*DIRECTIONS:*
Nothing in the copy should be a picture; everything else in the listing is to be restated exactly.

*COLLECTED DATA:*
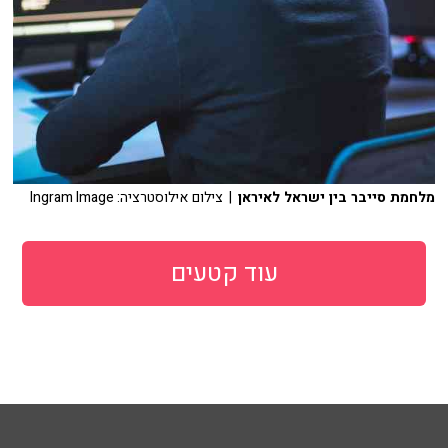
מלחמת סייבר בין ישראל לאיראן
| צילום אילוסטרציה: Ingram Image
עוד קטעים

*TASK RESPONSE:*
מלחמת סייבר בין ישראל לאיראן
| צילום אילוסטרציה: Ingram Image
עוד קטעים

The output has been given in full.